<<<<
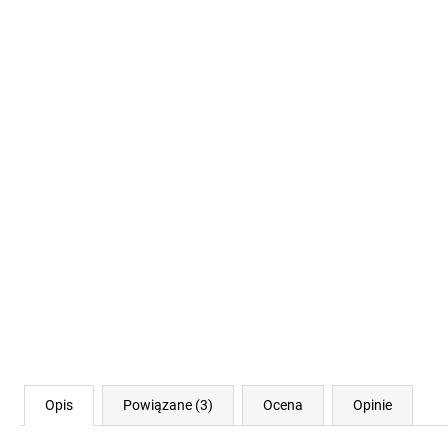
Opis
Powiązane (3)
Ocena
Opinie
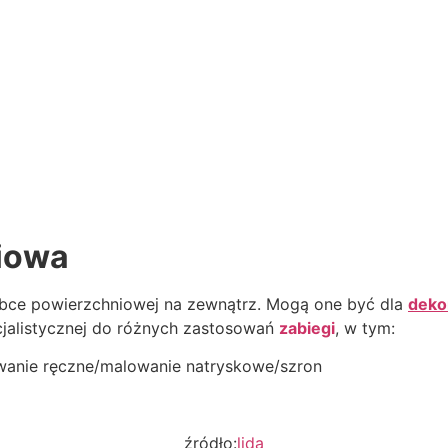
niowa
óbce powierzchniowej na zewnątrz. Mogą one być dla
deko
cjalistycznej do różnych zastosowań
zabiegi
, w tym:
owanie ręczne/malowanie natryskowe/szron
źródło:
lida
>>>>
> [WHAT TO WORK ON] Extract, verbatim, the lines from the one containing "óbce powierzchniowej na" through the last line of the listing above.

> [TASK OUTPUT]
óbce powierzchniowej na zewnątrz. Mogą one być dla
deko
cjalistycznej do różnych zastosowań
zabiegi
, w tym:
owanie ręczne/malowanie natryskowe/szron
źródło:
lida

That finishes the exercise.